Mike Kinsley is a brilliant and genuinely nice man. But he’s also deeply partisan. I can’t see any other reason for the obtuseness of his latest column. Herewith a brief fisking of its opener (Kinsley’s prose is in italics. Mine isn’t.):
How has an attack on the United States by a terrorist group based in Afghanistan led us to war against Iraq?
9/11 revealed how vulnerable the United States is to international Islamist terrorism. It revealed the absolute ruthlessness of the enemy. It also revealed the possibility of a nightmare chemical, biological or nuclear 9/11. For twelve years, the United States and others have been trying to get Saddam Hussein to get rid of his weapons of mass destruction. 9/11 made resolving that issue far more urgent, since there was a clear possibility that Saddam could deliver such weapons to some of his terrorist clients. So we decided to get serious about Saddam. How hard is that argument to grasp? The linkage was there from the very beginning. Yours truly even mentioned Iraq as a state sponsor of such terror the very week of September 11.
Why are nuclear weapons in Iraq worth a war but not nuclear weapons in North Korea?
Because Saddam doesn’t have them yet but Kim Jong Il does. When the enemy has the capacity to create nuclear Armageddon, it obviously raises the risks of military intervention. Again: I’d have thought for a person of Kinsley’s intellect, that rather elementary point would be a no-brainer.
For most skeptics about Gulf War II (including me), the Bush administration’s failure to answer these two questions sincerely or even plausibly, let alone convincingly, is central to our doubts.
Why, pray, is worrying about the risk of WMDs in the hands of terrorists obviously insincere or implausible? Why is believing that Saddam be disarmed not just unconvincing but implausible? This was Clinton’s policy. The Security Council affirmed it 15 – 0 not so long ago. Was the entire U.N. insincere? You could, of course, find these arguments unconvincing. You could believe Saddam has no WMDs. You could believe that he has them but won’t ever use them again, although he has in the past. You could argue that he has no links to international terrorism (against the mass of evidence available). But Kinsley’s not interested in those arguments. He’s interested in simply asserting that the president is a bad liar (that’s the more direct way of saying he hasn’t answered obvious questions about Iraq “sincerely or even plausibly”). That’s not an argument. It’s a cheap partisan shot.
This isn’t entirely reasonable. The battle could be worth joining even though George W. is unable to explain why.
Oh, please. The president has been plenty able to explain why; and plenty of people, including the prime minister of Great Britain, and a majority of Americans, agree with him. Why doesn’t Kinsley call Blair’s case insincere and implausible? It’s indistinguishable from Bush’s.
The 9/11 pretext may be phony without necessarily invalidating the whole exercise. As for Iraq versus North Korea, following the right policy in one place is better than following the wrong policy in both. There are worse things in this world than logical inconsistency. Furthermore, it is hard to dismiss the official reasons for this war as disingenuous without some theory about what the ulterior motive or unspoken war aim might be. George W. Bush is not taking the nation into war to avenge his father or as a “wag the dog” strategy to win re-election, as Bush’s more cynical opponents have charged. He deserves more credit than that.

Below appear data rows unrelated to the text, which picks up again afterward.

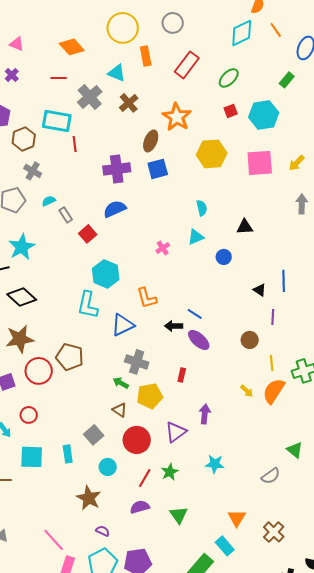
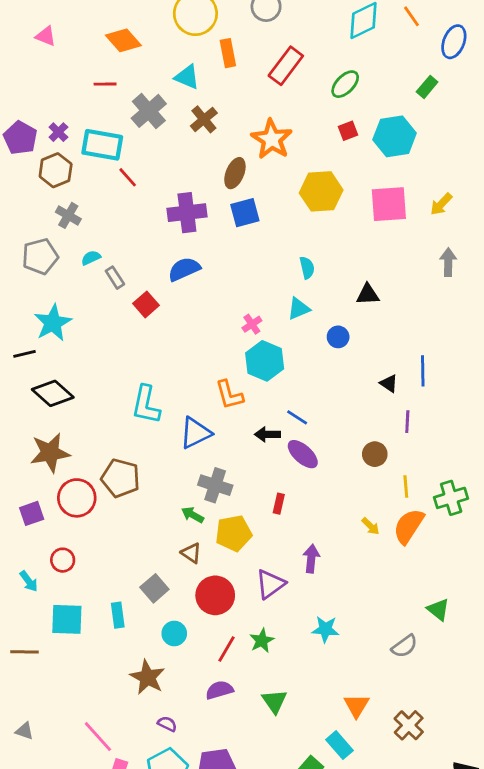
purple cross: (12, 75) -> (58, 132), moved
red line: (75, 144) -> (128, 177), turned -35
cyan hexagon: (106, 274) -> (265, 361), moved

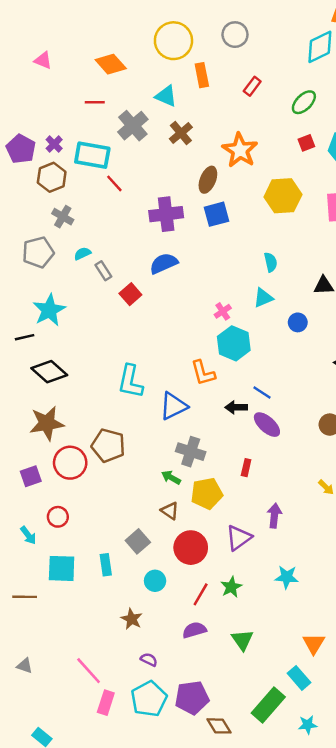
red rectangle: (286, 66) -> (252, 86), size x0.6
brown star: (147, 677) -> (132, 619), size x0.7

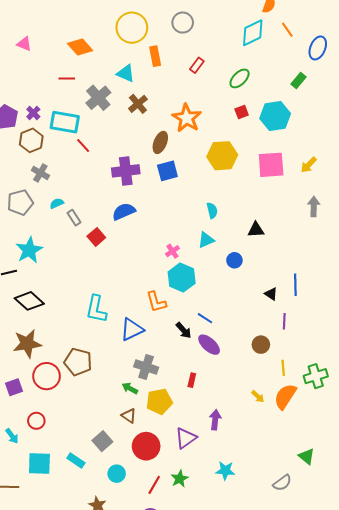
black arrow: (236, 407) -> (184, 330), turned -132
cyan rectangle: (106, 565) -> (76, 460), turned -48

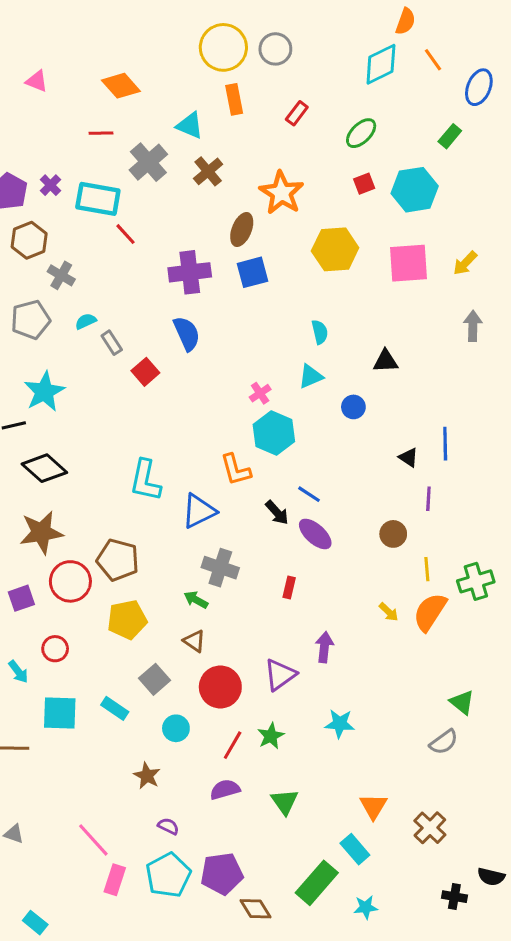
yellow circle: (132, 28) -> (223, 47), moved
brown hexagon: (31, 140) -> (29, 240), moved
blue semicircle: (124, 212) -> (187, 334), turned 90
yellow pentagon: (159, 402) -> (127, 620), moved
gray semicircle: (282, 483) -> (444, 742), moved

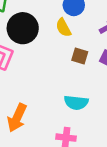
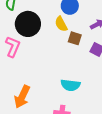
brown square: (80, 56) -> (75, 38), moved

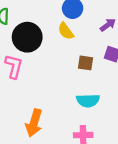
brown square: (75, 38) -> (86, 63), moved

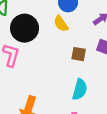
cyan semicircle: (88, 101) -> (80, 89), turned -75

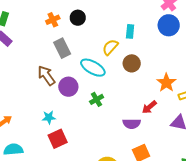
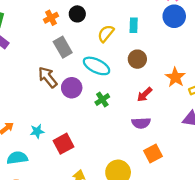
yellow semicircle: (110, 47) -> (106, 34), moved
red arrow: (149, 107) -> (145, 95), moved
cyan star: (49, 117) -> (37, 131), moved

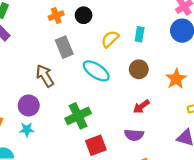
orange star: (175, 77) -> (176, 79), moved
purple circle: (72, 88) -> (29, 105), moved
green cross: (102, 99) -> (78, 116), moved, size x1.6
red square: (64, 144) -> (96, 145), moved

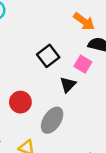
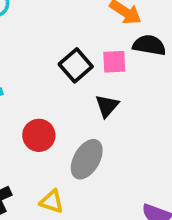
pink square: (83, 64) -> (114, 62), moved, turned -30

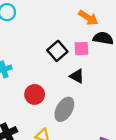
black triangle: (107, 106) -> (77, 76), turned -42

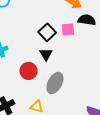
black triangle: (77, 76) -> (46, 54), moved, turned 32

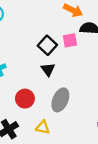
red circle: (28, 71) -> (25, 99), moved

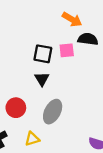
black square: (47, 45) -> (43, 54), turned -36
yellow triangle: (43, 127) -> (32, 139), turned -32

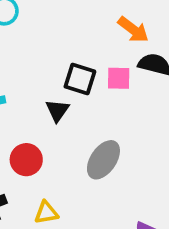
black triangle: (42, 79) -> (57, 110), moved
gray ellipse: (53, 112) -> (103, 160), moved

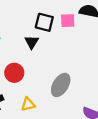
gray ellipse: (103, 160) -> (61, 85), moved

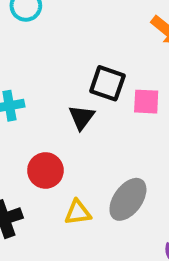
pink square: (68, 21) -> (146, 102), moved
yellow triangle: (28, 104) -> (78, 212), moved

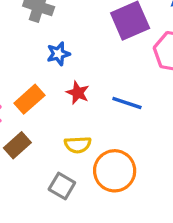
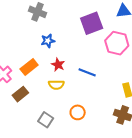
yellow semicircle: (78, 145) -> (56, 85), moved
orange circle: (115, 171) -> (78, 112), size x0.6

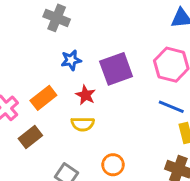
purple square: (92, 23) -> (116, 69), moved
blue line: (87, 72) -> (171, 107), moved

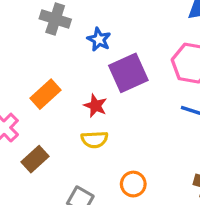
blue star: (71, 60) -> (99, 39), moved, turned -30
orange rectangle: (43, 98) -> (45, 94), moved

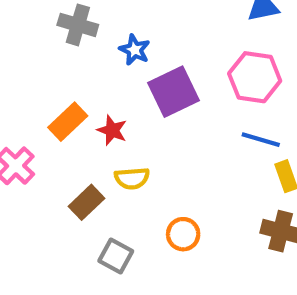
red star: (95, 106) -> (112, 130), moved
brown rectangle: (35, 159) -> (87, 202), moved

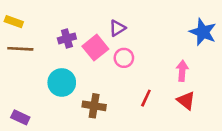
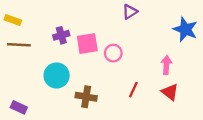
purple triangle: (117, 28) -> (130, 12), moved
pink square: (95, 48) -> (87, 44), turned 30

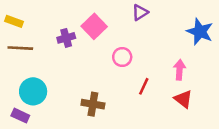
pink square: (87, 44) -> (94, 26), moved, turned -35
cyan circle: (57, 75) -> (33, 91), moved
red line: (133, 90) -> (144, 86), moved

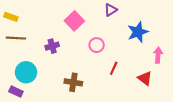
blue star: (200, 32) -> (138, 32), moved, turned 30
purple cross: (66, 38) -> (52, 46), moved
pink arrow: (179, 70) -> (158, 55), moved

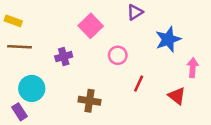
purple rectangle: (16, 91) -> (19, 112), turned 32

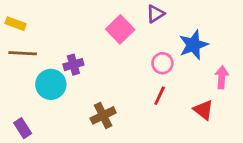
pink square: (91, 26) -> (120, 29), moved
pink circle: (118, 55) -> (162, 63), moved
cyan circle: (32, 88) -> (51, 84), moved
brown cross: (89, 101) -> (103, 115), turned -35

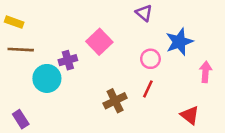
purple triangle: (155, 14) -> (144, 13), turned -48
pink square: (120, 29) -> (99, 42), moved
red triangle: (203, 110) -> (190, 115), moved
brown cross: (103, 115) -> (115, 101), moved

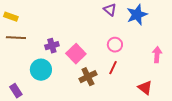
pink square: (99, 42) -> (76, 54), moved
blue star: (179, 42) -> (137, 15), moved
cyan circle: (47, 78) -> (41, 70), moved

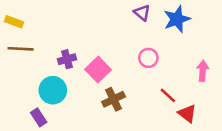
red line: (113, 68) -> (168, 95), moved, turned -72
purple rectangle: (16, 91) -> (39, 117), moved

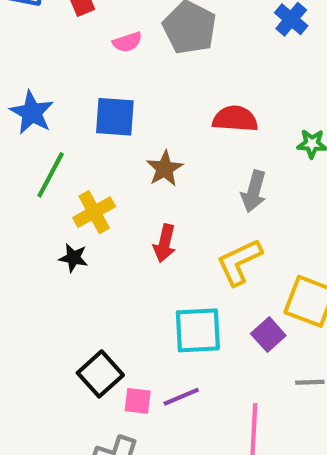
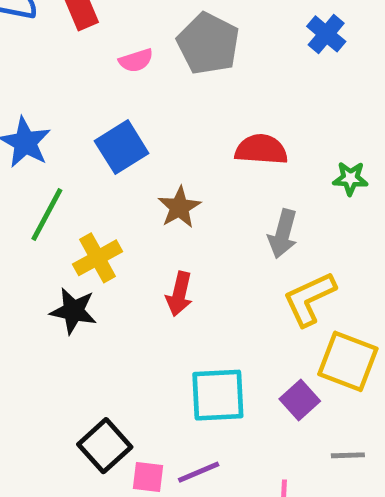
blue square: (115, 117) -> (122, 147), turned -36
black star: (73, 258) -> (73, 311), size x1.4
yellow L-shape: (239, 262) -> (309, 299), moved

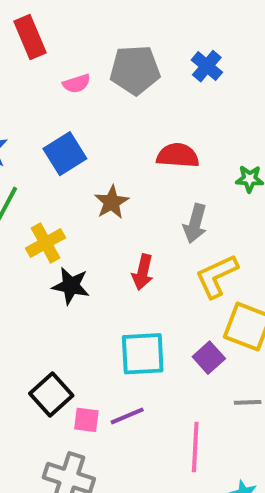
blue cross: (326, 34) -> (207, 66), moved
gray pentagon: (208, 44) -> (135, 70), turned -30
red arrow: (179, 294) -> (143, 272), moved
black star: (73, 311) -> (71, 286), moved

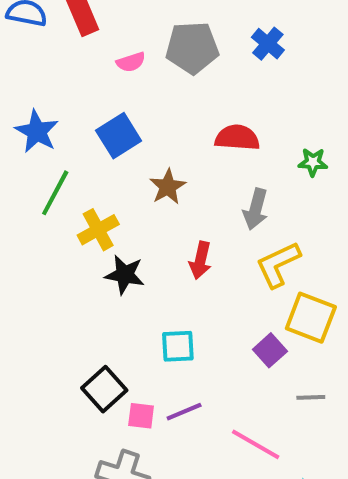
cyan square: (143, 354) -> (178, 346), moved, size x0.7
pink line: (195, 447) -> (256, 444), turned -63

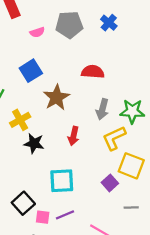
green star: (313, 162) -> (132, 111), moved, size x1.6
brown star: (168, 187) -> (56, 97), size x1.4
cyan square: (178, 346) -> (62, 181), size x1.4

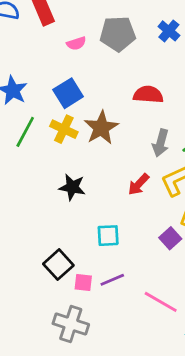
yellow cross: (20, 120) -> (64, 129), moved, turned -36
red arrow: (74, 136) -> (139, 184), moved, turned 30
cyan square: (62, 181) -> (108, 236), size x0.7

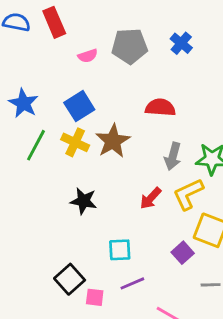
purple line: (112, 280) -> (132, 283), moved

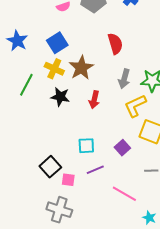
red semicircle: (160, 107) -> (115, 44), turned 70
green line: (36, 145) -> (26, 85), moved
red arrow: (151, 198) -> (94, 100), moved, turned -30
black star: (84, 201) -> (60, 97), moved
purple square: (183, 253) -> (122, 148), moved

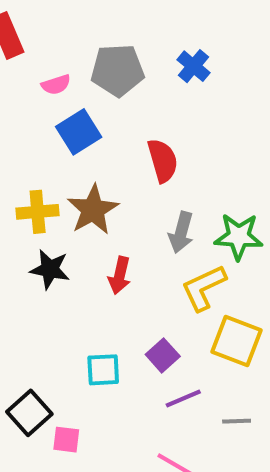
blue square: (57, 43) -> (79, 132), moved
yellow cross: (54, 69) -> (38, 212), turned -30
purple square: (122, 148) -> (163, 355), moved
purple line: (95, 170) -> (183, 399), moved

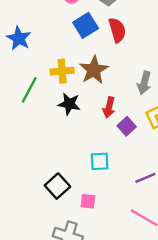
red semicircle: (163, 161) -> (117, 30), moved
purple square: (163, 355) -> (127, 126), moved
pink square: (66, 440) -> (88, 201), moved

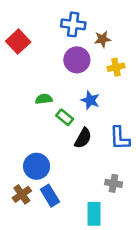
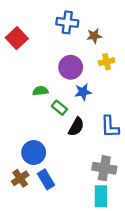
purple circle: (77, 60) -> (71, 67), moved
blue star: (90, 100) -> (83, 92), turned -30
gray cross: (114, 183) -> (104, 168), size x1.5
cyan rectangle: (94, 214) -> (101, 196), moved

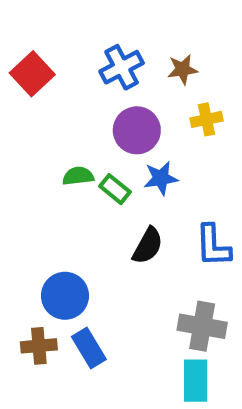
blue cross: (67, 22) -> (122, 67), moved, turned -35
green rectangle: (59, 108) -> (115, 189), moved
brown cross: (20, 178) -> (39, 346), turned 30

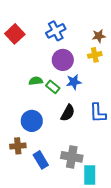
brown star: (183, 69) -> (99, 36), moved
blue circle: (65, 296) -> (32, 121), moved
gray cross: (202, 326) -> (72, 157), moved
brown cross: (39, 346) -> (18, 146), moved

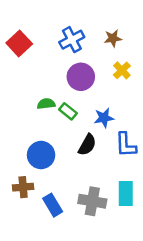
brown star: (99, 36) -> (113, 38), moved
yellow cross: (95, 55) -> (122, 70), turned -32
blue star: (74, 82) -> (104, 118), moved
cyan rectangle: (90, 175) -> (126, 194), moved

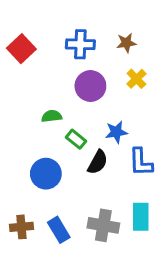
blue cross: (72, 40) -> (80, 44), turned 30
green rectangle: (68, 111) -> (76, 139), moved
brown cross: (23, 187) -> (21, 227), moved

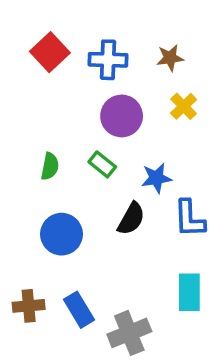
red square: (21, 49) -> (50, 52), moved
green semicircle: (52, 116) -> (50, 166), moved, turned 108
green rectangle: (76, 139) -> (102, 164), moved
gray cross: (103, 225) -> (129, 333), moved, turned -32

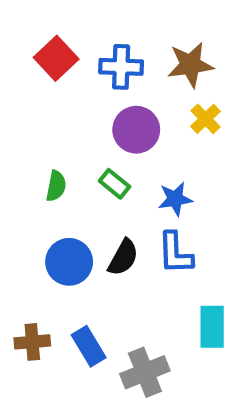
brown star: (170, 58) -> (190, 65), size x1.5
black semicircle: (131, 219) -> (123, 257), moved
blue L-shape: (189, 219) -> (175, 253), moved

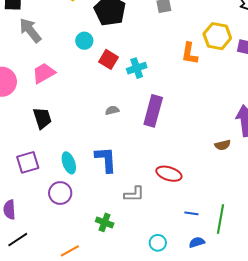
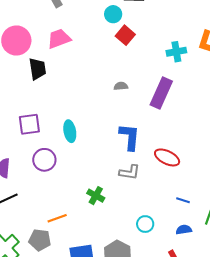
cyan circle: (84, 41) -> (113, 14), moved
cyan cross: (137, 68) -> (176, 52), moved
black trapezoid: (42, 118) -> (37, 69), moved
blue L-shape: (106, 159) -> (130, 137), moved
purple circle: (60, 193) -> (44, 160), moved

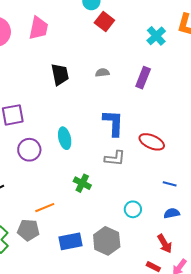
pink trapezoid: (59, 39) -> (38, 28), turned 125
cyan cross: (176, 52) -> (156, 36), turned -30
black trapezoid: (37, 69) -> (60, 74), moved
purple rectangle: (161, 93) -> (143, 78), size x0.7
cyan ellipse: (70, 131) -> (65, 138), moved

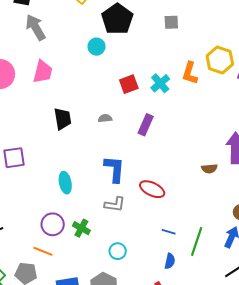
red square: (104, 22) -> (129, 84), moved, turned 30
purple circle: (29, 150) -> (53, 224), moved
orange line: (45, 208) -> (43, 251), turned 42
cyan circle: (133, 209) -> (118, 251), moved
blue semicircle: (172, 213) -> (170, 261), turned 112

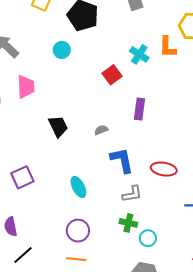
cyan circle: (96, 47) -> (62, 50), moved
cyan cross: (160, 83) -> (139, 54), moved
gray semicircle: (105, 118) -> (101, 130), moved
green cross: (81, 228) -> (128, 223), moved

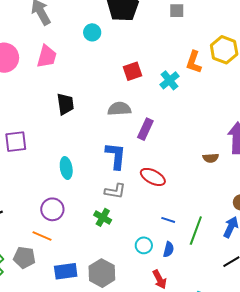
cyan cross: (139, 54) -> (170, 80), moved
purple rectangle: (139, 109) -> (145, 129), moved
gray semicircle: (101, 130) -> (119, 109), moved, size x1.6
cyan circle: (148, 238) -> (144, 245), moved

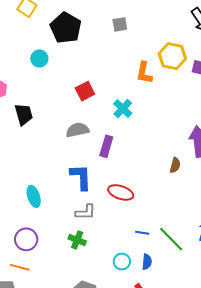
cyan cross: (170, 80) -> (123, 109), moved
black trapezoid: (65, 104) -> (24, 114), moved
brown semicircle: (211, 158) -> (175, 165), turned -63
green line: (196, 231) -> (171, 239), turned -56

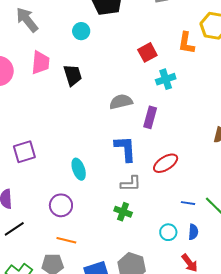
red square: (85, 91) -> (147, 52), moved
cyan cross: (123, 109) -> (166, 79), turned 30
black trapezoid: (24, 114) -> (73, 75), moved
red ellipse: (121, 193) -> (166, 163), turned -50
purple circle: (26, 239) -> (61, 205), moved

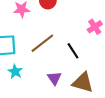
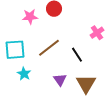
brown triangle: (83, 82) -> (86, 84), turned 45

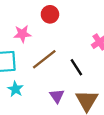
pink star: (30, 17) -> (22, 34), moved

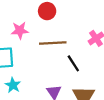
brown line: (44, 59) -> (53, 43), moved, turned 35

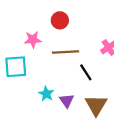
cyan star: (13, 85) -> (46, 94), moved

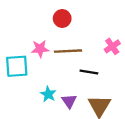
pink star: (33, 40) -> (40, 49), moved
black line: (86, 72) -> (89, 72), turned -48

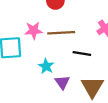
cyan star: (48, 94) -> (46, 66), moved

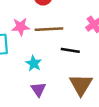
purple triangle: (62, 82) -> (38, 89), moved

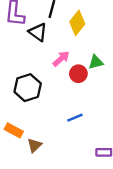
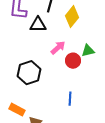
black triangle: (38, 32) -> (38, 25), turned -36
blue line: (75, 118) -> (70, 99), turned -64

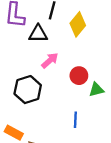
pink arrow: (58, 48) -> (50, 60), moved
green triangle: (88, 51) -> (96, 90), moved

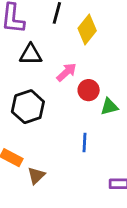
black triangle: (38, 34) -> (31, 54), moved
pink arrow: (50, 60) -> (67, 72), moved

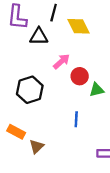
yellow diamond: (87, 30) -> (78, 26), turned -65
black triangle: (31, 54) -> (39, 36), moved

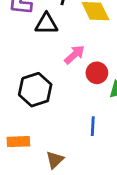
orange rectangle: (16, 132) -> (18, 142), turned -30
brown triangle: (37, 147) -> (55, 160), moved

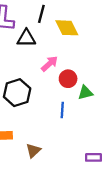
blue line: (93, 126) -> (62, 110), moved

Nor is he planning to conquer and occupy Iraq in order to bring human rights to the Iraqi people or start a chain reaction of democracy throughout the Middle East, as he and his supporters have lately augmented the official war aims. He doesn’t deserve that much credit.
Funny, but from the beginning, the president has clearly and unmistakably portrayed this conflict as a battle between democracy and a new Islamist totalitarianism. And from the beginning – not “lately” – the president’s supporters have made pro-democracy arguments. Here, to take one example, is a quote that Kinsley didn’t hear – because presumably he wasn’t listening – from the president’s speech last June about the situation in Israel: “I have a hope for the people of Muslim countries … You have a rich culture, and you share the aspirations of men and women in every culture. Prosperity and freedom and dignity are not just American hopes, or Western hopes. They are universal, human hopes. And even in the violence and turmoil of the Middle East, America believes those hopes have the power to transform lives and nations.” So you see the president does indeed deserve some credit. And if he were a Democrat, Kinsley would not hesitate to give him some. As for the rest of Mike’s column – veering into Chomskyan territory about blood for oil – I leave its inconsistencies to the readers of Slate.